(Dataset content)
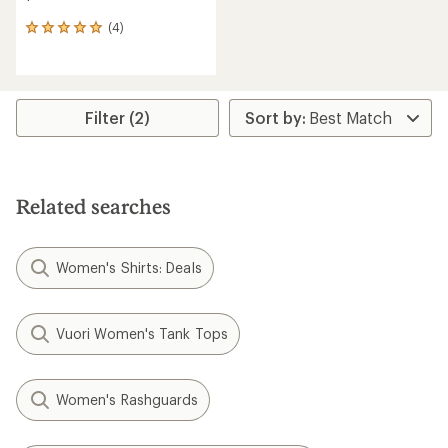
(4)
4
reviews
with
an
average
rating
Filter (2)
of
5.0
out
of
5
Related searches
stars
Women's Shirts: Deals
Vuori Women's Tank Tops
Women's Rashguards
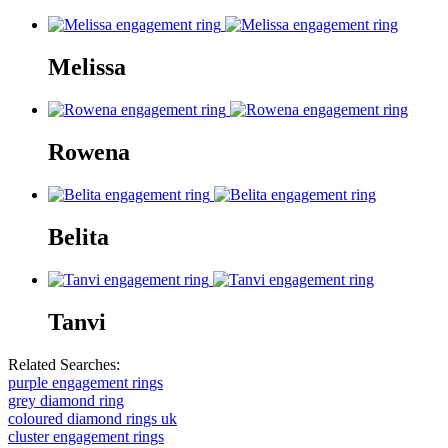
Melissa
Rowena
Belita
Tanvi
Related Searches:
purple engagement rings
grey diamond ring
coloured diamond rings uk
cluster engagement rings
(End Dataset content)
**Assignment**
Apart from the pictures, write every entry out again exactly.

**Expected answer**
(4)
4
reviews
with
an
average
rating
Filter (2)
of
5.0
out
of
5
Related searches
stars
Women's Shirts: Deals
Vuori Women's Tank Tops
Women's Rashguards
Melissa
Rowena
Belita
Tanvi
Related Searches:
purple engagement rings
grey diamond ring
coloured diamond rings uk
cluster engagement rings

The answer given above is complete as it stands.